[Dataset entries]
----

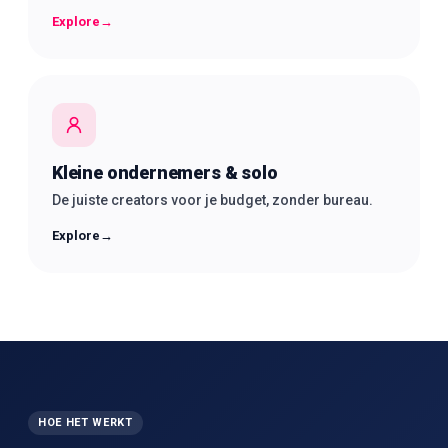
Explore
→
Kleine ondernemers & solo
De juiste creators voor je budget, zonder bureau.
Explore
→
HOE HET WERKT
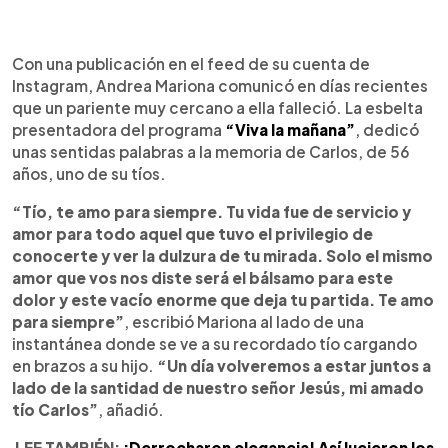
0:00
►
Escuchar artículo
Con una publicación en el feed de su cuenta de
Instagram, Andrea Mariona comunicó en días recientes
que un pariente muy cercano a ella falleció. La esbelta
presentadora del programa
“Viva la mañana”
, dedicó
unas sentidas palabras a la memoria de Carlos, de 56
años, uno de su tíos.
“Tío, te amo para siempre. Tu vida fue de servicio y
amor para todo aquel que tuvo el privilegio de
conocerte y ver la dulzura de tu mirada. Solo el mismo
amor que vos nos diste será el bálsamo para este
dolor y este vacío enorme que deja tu partida. Te amo
para siempre”
, escribió Mariona al lado de una
instantánea donde se ve a su recordado tío cargando
en brazos a su hijo.
“Un día volveremos a estar juntos a
lado de la santidad de nuestro señor Jesús, mi amado
tío Carlos”
, añadió.
LEE TAMBIÉN:
¡Derrocharon elegancia! Así lucieron los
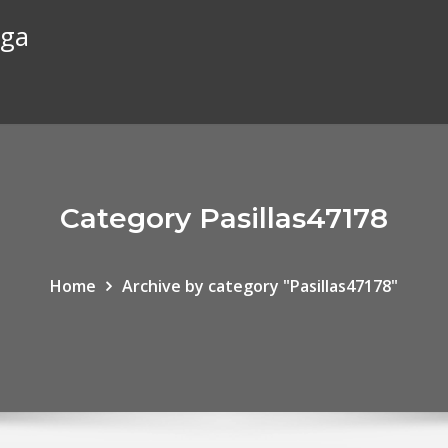
rga
Category Pasillas47178
Home
Archive by category "Pasillas47178"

----

_TASK OBJECTIVE:_ Above are some records. Report the number of their lines that include "para", and add nothing else.

_YOUR SOLUTION:_ 4